Paulson closed, “I really appreciate what you’ve done, [and I] thank you for your service to the United States as the best place in the world to do business. We’ve got a lot of work to do in a lot of areas to get us back to where we should be, your work is an important part of it.” The ACAP cochairs thanked Paulson and Treasury staff that supported the committee, led by Kristen Jaconi.

ACAP’s recommendations are organized in three areas, as developed by its three subcommittees: (1) human capital , chaired by Prof. Gary Previts, immediate Past President of the American Accounting Association, addressing issues relating to education, recruitment, and retention, (2) firm structure and finances, chaired by former NASD Chairman and CEO Robert Glauber, and (3) concentration & competition chaired by AFL-CIO Associate General Counsel Damon Silvers . At today’s meeting, the subcommittee chairs said changes in today’s draft report vs. the earlier (July) draft were minor except for the following changes:

1. The final report makes no formal recommendation regarding litigation/liability reform, since the subcommittee charged with that task (Firm Structure and Finances) was unable to reach consensus. However, the divergent views of members of that subcommittee are included in the report, and a separate section of the report includes ACAP co-chairs (former SEC Chairman Arthur Levitt and former SEC Chief Accountant Don Nicolaisen’s) views on this and other topics. The manner in which the litigation issue was handled may be the basis for Turner’s dissent from the final report; although he did not elaborate during today’s meeting, he expressed concern on this point at prior meetings.

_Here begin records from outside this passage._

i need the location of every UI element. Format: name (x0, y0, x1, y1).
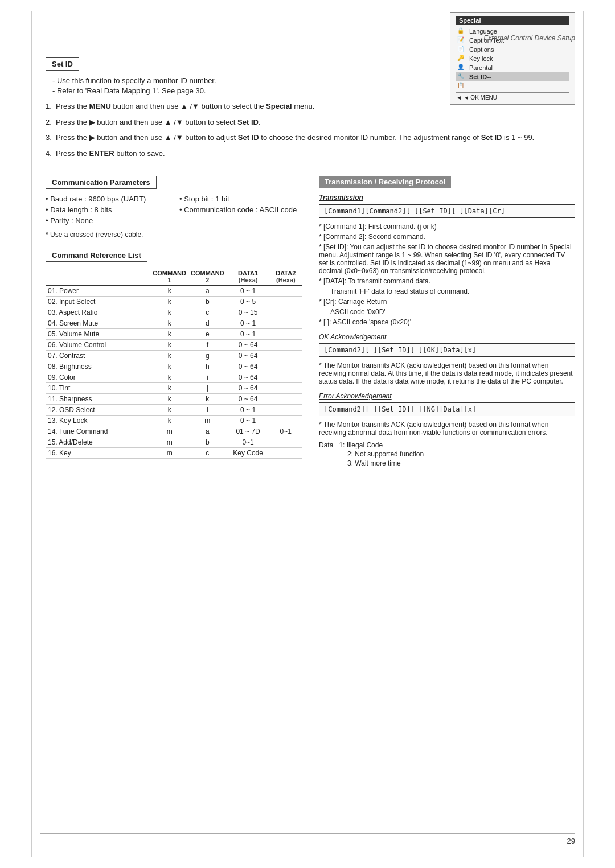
cmd-ref-table: COMMAND COMMAND DATA1 DATA2 1 2 (Hexa) (… (46, 268, 302, 459)
comm-col-right: • Stop bit : 1 bit • Communication code … (179, 195, 302, 227)
row-data2 (270, 361, 302, 372)
comm-baud: • Baud rate : 9600 bps (UART) (46, 195, 168, 203)
row-cmd1: k (150, 405, 188, 416)
note-cr-sub: ASCII code '0x0D' (319, 308, 575, 316)
row-data2 (270, 405, 302, 416)
row-cmd1: k (150, 329, 188, 340)
left-column: Communication Parameters • Baud rate : 9… (46, 176, 302, 476)
language-icon: 🔒 (457, 27, 466, 35)
row-data1: 0 ~ 1 (227, 416, 270, 426)
row-data2 (270, 437, 302, 448)
transmission-section: Transmission / Receiving Protocol Transm… (319, 176, 575, 467)
err-ack-box: [Command2][ ][Set ID][ ][NG][Data][x] (319, 402, 575, 416)
row-cmd2: e (188, 329, 227, 340)
data-list-label: Data 1: Illegal Code (319, 441, 575, 449)
row-cmd2: l (188, 405, 227, 416)
row-name: 12. OSD Select (46, 405, 150, 416)
th-1: 1 (150, 277, 188, 286)
comm-stop: • Stop bit : 1 bit (179, 195, 302, 203)
th-empty2 (46, 277, 150, 286)
parental-icon: 👤 (457, 64, 466, 72)
row-data1: 0 ~ 64 (227, 340, 270, 351)
row-data1: 0 ~ 1 (227, 286, 270, 297)
table-header-row1: COMMAND COMMAND DATA1 DATA2 (46, 268, 302, 277)
row-name: 06. Volume Control (46, 340, 150, 351)
th-2: 2 (188, 277, 227, 286)
note-space: * [ ]: ASCII code 'space (0x20)' (319, 318, 575, 326)
row-name: 02. Input Select (46, 297, 150, 307)
row-cmd2: c (188, 448, 227, 459)
comm-col-left: • Baud rate : 9600 bps (UART) • Data len… (46, 195, 168, 227)
table-row: 08. Brightnesskh0 ~ 64 (46, 361, 302, 372)
right-border (583, 11, 584, 857)
comm-data: • Data length : 8 bits (46, 205, 168, 214)
row-cmd1: k (150, 297, 188, 307)
row-cmd2: h (188, 361, 227, 372)
set-id-steps: 1. Press the MENU button and then use ▲ … (46, 101, 575, 159)
page-number: 29 (567, 837, 575, 845)
step-2: 2. Press the ▶ button and then use ▲ /▼ … (46, 117, 575, 128)
row-name: 01. Power (46, 286, 150, 297)
row-name: 05. Volume Mute (46, 329, 150, 340)
menu-keylock-label: Key lock (469, 55, 493, 62)
menu-title: Special (456, 16, 569, 25)
row-data2 (270, 297, 302, 307)
table-row: 11. Sharpnesskk0 ~ 64 (46, 394, 302, 405)
row-cmd1: k (150, 318, 188, 329)
row-name: 13. Key Lock (46, 416, 150, 426)
table-header-row2: 1 2 (Hexa) (Hexa) (46, 277, 302, 286)
row-cmd2: a (188, 426, 227, 437)
th-hexa2: (Hexa) (270, 277, 302, 286)
menu-setid-label: Set ID (469, 73, 487, 80)
setid-dashes: -- (487, 73, 491, 80)
row-data2 (270, 351, 302, 361)
trans-notes: * [Command 1]: First command. (j or k) *… (319, 223, 575, 326)
comm-params-section: Communication Parameters • Baud rate : 9… (46, 176, 302, 238)
row-cmd2: b (188, 437, 227, 448)
extra-icon: 📋 (457, 82, 466, 90)
row-name: 09. Color (46, 372, 150, 383)
row-name: 14. Tune Command (46, 426, 150, 437)
row-name: 15. Add/Delete (46, 437, 150, 448)
row-data1: Key Code (227, 448, 270, 459)
row-cmd1: k (150, 383, 188, 394)
row-cmd2: f (188, 340, 227, 351)
row-data2: 0~1 (270, 426, 302, 437)
err-ack-heading: Error Acknowledgement (319, 392, 575, 400)
table-row: 16. KeymcKey Code (46, 448, 302, 459)
th-empty1 (46, 268, 150, 277)
row-name: 03. Aspect Ratio (46, 307, 150, 318)
row-name: 04. Screen Mute (46, 318, 150, 329)
table-row: 14. Tune Commandma01 ~ 7D0~1 (46, 426, 302, 437)
row-cmd2: k (188, 394, 227, 405)
row-data2 (270, 286, 302, 297)
row-cmd1: k (150, 351, 188, 361)
menu-item-keylock: 🔑 Key lock (456, 54, 569, 63)
menu-captions-label: Captions (469, 46, 494, 53)
note-cmd2: * [Command 2]: Second command. (319, 233, 575, 241)
two-column-layout: Communication Parameters • Baud rate : 9… (46, 176, 575, 476)
row-cmd1: m (150, 448, 188, 459)
menu-footer: ◄ ◄ OK MENU (456, 92, 569, 101)
left-border (31, 11, 32, 857)
row-cmd1: k (150, 372, 188, 383)
th-data2: DATA2 (270, 268, 302, 277)
table-row: 09. Colorki0 ~ 64 (46, 372, 302, 383)
trans-heading: Transmission / Receiving Protocol (319, 176, 451, 188)
err-ack-section: Error Acknowledgement [Command2][ ][Set … (319, 392, 575, 437)
th-cmd1: COMMAND (150, 268, 188, 277)
row-data1: 0 ~ 64 (227, 361, 270, 372)
step-3: 3. Press the ▶ button and then use ▲ /▼ … (46, 132, 575, 143)
comm-code: • Communication code : ASCII code (179, 205, 302, 214)
row-data1: 0 ~ 1 (227, 405, 270, 416)
row-data2 (270, 416, 302, 426)
trans-label: Transmission (319, 194, 575, 201)
row-data1: 0 ~ 15 (227, 307, 270, 318)
menu-item-parental: 👤 Parental (456, 63, 569, 72)
menu-item-setid: 🔧 Set ID -- (456, 72, 569, 81)
row-name: 10. Tint (46, 383, 150, 394)
row-data2 (270, 448, 302, 459)
set-id-heading: Set ID (46, 57, 79, 71)
note-data: * [DATA]: To transmit command data. (319, 277, 575, 285)
note-cmd1: * [Command 1]: First command. (j or k) (319, 223, 575, 231)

2. ACAP’s earlier recommendation to form a new national fraud center (to study and issue best practices on fraud prevention and detection) has now found a ‘home’ in the PCAOB, which has agreed to house the new fraud center.

3. Some additional language has been added to the report to facilitate the relationship between predecessor auditors, successor auditors, and client companies when there is a change in auditor. Levitt thanked in particular Ken Goldman [note: Goldman is CFO of Fortinet, Inc. and is an FEI member] and KPMG Chairman Tim Flynn for working out this language.

At a press conference following the meeting, ACAP co-chairs Levitt and Nicolaisen were asked about the committee’s deliberations on the litigation reform/liability issue.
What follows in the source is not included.